Meme kanseri geni ile endometrium (rahim) kanseri, over (yumurtalık) kanseri ve kolon (kalın barsak) kanseri genleri aynı kromozom üzerinde yerleşir bu nedenle ailede hastalarda sorulması gereken hastalıklardır. Bu kanserlerin birinin kişide olması diğerlerininde kontrollarda araştılması önemlidir.
Türkiye de gen tetkikleri yapılabiliyor mu? Kimler bu testi yaptırmalı? Bu testi yaptırmak kişiye ne sağlar.

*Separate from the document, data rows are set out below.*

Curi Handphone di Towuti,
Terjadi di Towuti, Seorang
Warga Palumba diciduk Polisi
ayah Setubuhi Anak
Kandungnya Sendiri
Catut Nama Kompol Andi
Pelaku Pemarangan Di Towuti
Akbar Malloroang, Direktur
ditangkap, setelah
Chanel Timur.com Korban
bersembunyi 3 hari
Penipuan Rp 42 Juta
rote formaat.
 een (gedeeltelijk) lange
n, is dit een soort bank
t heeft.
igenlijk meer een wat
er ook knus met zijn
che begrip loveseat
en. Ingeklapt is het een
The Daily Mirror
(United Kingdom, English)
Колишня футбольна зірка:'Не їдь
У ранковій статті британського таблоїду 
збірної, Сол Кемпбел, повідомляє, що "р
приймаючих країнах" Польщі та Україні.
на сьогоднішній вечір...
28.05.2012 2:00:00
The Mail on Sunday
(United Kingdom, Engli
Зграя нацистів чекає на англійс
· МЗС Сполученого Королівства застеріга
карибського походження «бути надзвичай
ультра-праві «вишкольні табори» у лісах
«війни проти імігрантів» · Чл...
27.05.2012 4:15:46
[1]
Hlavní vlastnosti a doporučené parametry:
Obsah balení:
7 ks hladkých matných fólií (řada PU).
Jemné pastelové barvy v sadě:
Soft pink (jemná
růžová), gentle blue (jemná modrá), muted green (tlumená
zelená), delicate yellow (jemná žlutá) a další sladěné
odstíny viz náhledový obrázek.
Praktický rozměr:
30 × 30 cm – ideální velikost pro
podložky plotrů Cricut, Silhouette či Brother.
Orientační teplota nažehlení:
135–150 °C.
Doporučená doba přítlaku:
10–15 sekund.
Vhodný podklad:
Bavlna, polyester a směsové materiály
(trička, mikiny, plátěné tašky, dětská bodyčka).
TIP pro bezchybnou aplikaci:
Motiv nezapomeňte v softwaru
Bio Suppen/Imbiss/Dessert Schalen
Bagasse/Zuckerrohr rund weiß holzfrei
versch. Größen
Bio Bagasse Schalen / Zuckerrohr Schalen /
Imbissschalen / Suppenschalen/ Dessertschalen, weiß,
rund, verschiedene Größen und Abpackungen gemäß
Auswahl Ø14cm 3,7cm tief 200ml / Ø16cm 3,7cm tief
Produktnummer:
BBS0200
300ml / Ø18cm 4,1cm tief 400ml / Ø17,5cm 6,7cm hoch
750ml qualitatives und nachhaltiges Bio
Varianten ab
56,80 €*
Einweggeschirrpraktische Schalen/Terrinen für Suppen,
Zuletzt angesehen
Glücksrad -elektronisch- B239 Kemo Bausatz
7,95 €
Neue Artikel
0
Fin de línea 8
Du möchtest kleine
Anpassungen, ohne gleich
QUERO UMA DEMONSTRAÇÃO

Son yıllara kadar ülkemizde gen çalışmaları yapılan merkezler yok denecek kadar azdı. Ama bugün aşağı yukarı tüm gelişmiş üniversite hastanelerinde bu tetkikler ve genetik danışmanlık yapılabilmektedir. Ayrıca bazı özel genetik merkezlerinde de başarılı şekilde testler gerçekleştirilmektedir. Halk sağlığının Eğer BRCa1 ve 2 de gen mutasyonları varsa gerek cerrahi gerekse medikal korunma yöntemleri mevcuttur. Hastayla tartışılarak korunma tedbirleri alınmalıdır. Unutulmaması gereken de halk sağlığının birinci prensibi hastalıklardan toplumları korumaktır.